Preface
This is a text for a course in humanities data analysis; it uses the modern R language to introduce the major challenges and features that exist for data analysis in the humanities.
This is an text that teaches the practice and principles of data analysis as encountered in traditionally non-quantitative fields. It is especially targeted at graduate students in history and literature departments, but
I have developed it over the years as a resources for classes aimed at graduate students in the humanities who are new to programming, but interested in working with digitized sources of a variety of sorts: texts, maps, networks, and images. It deals especially heavily with textual data, which is widespread and (relatively) straightforward to work with. But the core goal is to teach fundamental principles, algorithms, and approaches to communicating with data.
The chapters are cumulative, working towards core curriculum of key concepts in the manipulation and presentation of data. The concepts here are drawn from what is likely to be useful to people in the humanities.
The first half is largely occupied with technologies of counting, and the manipulation of tabular data frames. The sort of data you’ll work with here may seem, at first, excessively limited. There are basically only two data types that this text deals with. First, that of a table with rows representing observations and columns representing values. (This is a form almost everyone has encountered in spreadsheets or databases).
Second, the related but more abstract representations of observations as points in an arbitrary, multidimensional space.

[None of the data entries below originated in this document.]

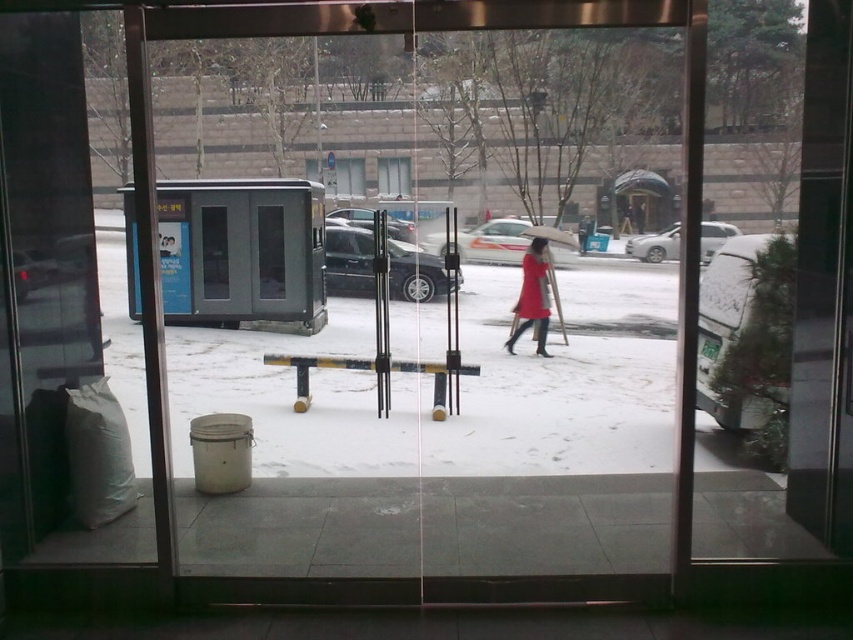 Is matte red coat at center further to camera compared to clear glass window at center?

No, matte red coat at center is in front of clear glass window at center.

Which is behind, point (524, 291) or point (397, 195)?

The point (397, 195) is more distant.

Between point (508, 339) and point (390, 157), which one is positioned in front?

Point (508, 339) is in front.

You are a GUI agent. You are given a task and a screenshot of the screen. Output one action in this format:
    pyautogui.click(x=<x>, y=<y>)
    Task: Click on the matte red coat at center
    This screenshot has width=853, height=640.
    Given the screenshot: What is the action you would take?
    pyautogui.click(x=532, y=298)

Measure the distance between point (x=381, y=189) and camera.

9.71 meters

Which is in front, point (404, 196) or point (572, 244)?

Positioned in front is point (572, 244).

Locate an element on the screen. The height and width of the screenshot is (640, 853). clear glass window at center is located at coordinates (393, 177).

Is matte red coat at center to the left of brown fabric umbrella at center from the viewer's perspective?

Yes, matte red coat at center is to the left of brown fabric umbrella at center.

Between point (537, 285) and point (550, 227), which one is positioned behind?

Point (550, 227)

Find the location of `matte red coat at center`. matte red coat at center is located at coordinates (532, 298).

I don’t talk about, in depth, how to visualize or analyze nested hierarchies, network relations, or sentence trees.
If you work through this full book, I hope you’ll see that such a constraint can ultimately be generative, not limiting. While we won’t directly visualize XML documents, for example, we will consider how best to work with and manipulate them as tabular data with their tag hierarchies represented as columns. This may seem strange! But it also captures one of the most interesting things about data analysis; that the tools you might learn for analyzing the distribution of words in a document can be just as valuable and valid for analyzing the distribution of people in a city or photographic features in an archive.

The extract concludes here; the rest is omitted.